It’s 1981 and we’re given a bit from the much criticized movie Cruising (1980) when a closeted gay detective played by Looking’s Russell Stovey examines what remains of the body of a handsome, fictionalized, leather-clad airline pilot murdered by the docks.  

But the detective is living with an angry, middle-aged out gay journalist, played by renowned out gay director-actor Joe Mantello, a composite of many but sort of a roman a clef of a real-life but much younger out gay journalist at the time, Michaelangelo Signorelli,  who became famous for outing famous closeted gays in the late eighties for not doing more to lead the fight against AIDS.

Joe giving us full Ryan Murphy lighting

So far, so good and  a smart mix of fact and fiction – kind of.

But then it gets kind of murky when we’re introduced to several requisite gay killers, one of whom is stalking our sweet, young, looking-for-love but not necessarily for sex, hero Adam, causing his best friend to go missing and Adam to become desperate.

A series of clues lead him to a bathhouse where he stumbles upon a famous photographer of provocatively naked, rough-looking gay males, but someone who also likes to capture images of flowers.  He should really be called Robert Mapplethorpe but isn’t because this isn’t a Fanny Brice-type biopic.

Not now Lea!!

However, it sort of is because the Mapplethorpe type has a rich boyfriend/manager/art patron named Sam, portrayed by Zachary Quinto, as a sleazy, sadist who is a little older and who is clearly based on Mapplethorpe’s real life lover/patron, Sam Wagstaff.  

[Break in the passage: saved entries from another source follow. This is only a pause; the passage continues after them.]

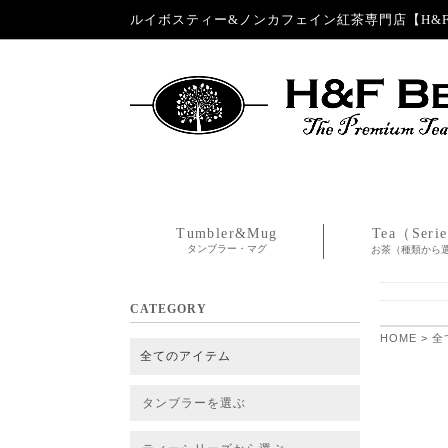
ルイボスティー&ノンカフェイン紅茶専門店【H&F 
Tumbler&Mug
Tea（Seri
タンブラー・マグ
お茶（種類から
CATEGORY
HOME
>
全
全てのアイテム
タンブラーを選ぶ
タンブラー
タンブラー交換パーツ・カバー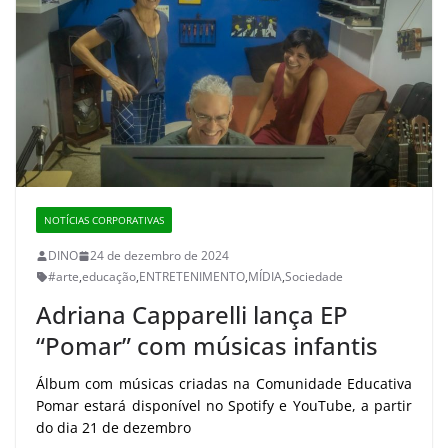
NOTÍCIAS CORPORATIVAS
DINO
24 de dezembro de 2024
#arte
,
educação
,
ENTRETENIMENTO
,
MÍDIA
,
Sociedade
Adriana Capparelli lança EP
“Pomar” com músicas infantis
Álbum com músicas criadas na Comunidade Educativa
Pomar estará disponível no Spotify e YouTube, a partir
do dia 21 de dezembro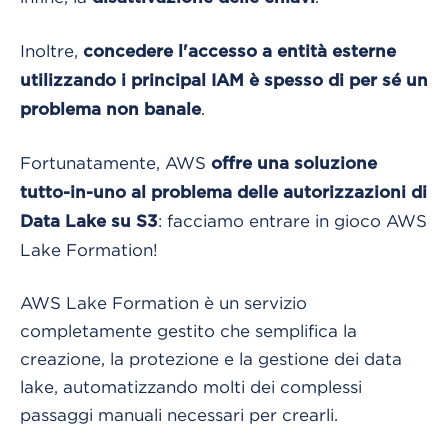
Inoltre,
concedere l'accesso a entità esterne
utilizzando i principal IAM è spesso di per sé un
.
problema non banale
Fortunatamente, AWS
offre una soluzione
tutto-in-uno al problema delle autorizzazioni di
: facciamo entrare in gioco AWS
Data Lake su S3
Lake Formation!
AWS Lake Formation è un servizio
completamente gestito che semplifica la
creazione, la protezione e la gestione dei data
lake, automatizzando molti dei complessi
passaggi manuali necessari per crearli.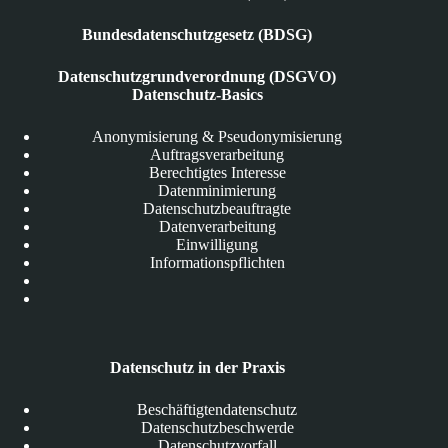
Bundesdatenschutzgesetz (BDSG)
Datenschutzgrundverordnung (DSGVO)
Datenschutz-Basics
Anonymisierung & Pseudonymisierung
Auftragsverarbeitung
Berechtigtes Interesse
Datenminimierung
Datenschutzbeauftragte
Datenverarbeitung
Einwilligung
Informationspflichten
Datenschutz in der Praxis
Beschäftigtendatenschutz
Datenschutzbeschwerde
Datenschutzvorfall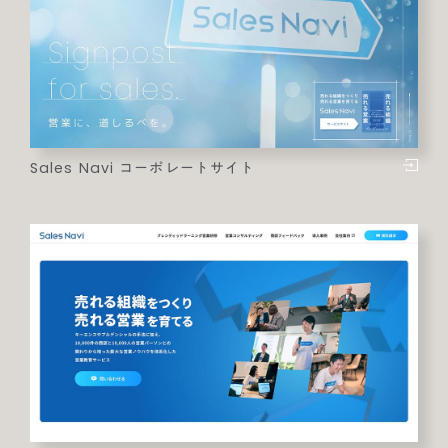
Sales Navi コーポレートサイト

By all accounts, the real Sam was a kind man who loved Mapplethorpe, bought him a building to finance and create his art, and believed in his work when almost no one else did.   Nevertheless, his AHS version likes drugging young men, locking them in cages against their will and doing god knows what to them before they meet some looming awful demise.  At least by the end of episode two.

There’s also a lot more.  

Ryan? Excess? I don’t believe it

The obviously well-educated ex-military gay psychopath who, with some help, drugs and kidnaps men at gay bars, and then tortures and/or kills them by injecting needles under their fingernails.  He and the crimes in the opening are sort of but not exactly based on New York’s notorious real life Last Call Killer as well as some of the murders portrayed in Cruising.

Not to mention the chanteuse at the gay bathhouse played by Patti Lupone, who so far has no dialogue but sings two songs great.  The problem is one of them is the haunting Oscar-nominated tune I Am Calling You, from the 1987 film, Bagdad Cafe, and she’s singing it in 1981 to a group of gay men, many of whom are likely to be dead by the time the real version of this song was first written and recorded six years later. 

On the other hand, does this matter when you get to see Patti in a Cleopatra/Cher/Victor/Victoria type headpiece, doing an homage to the world’s most well-known, real life gay bathhouse singer, the young Bette Midler of the early 1970s? 

No, it definitely does not

Not to anyone else but me, it seems.  

AHS:NYC and the like may not be historically accurate but they don’t have to be.  They are real enough, real-ish, which is fine as long as they are believable enough to be moneymaking and/or entertaining.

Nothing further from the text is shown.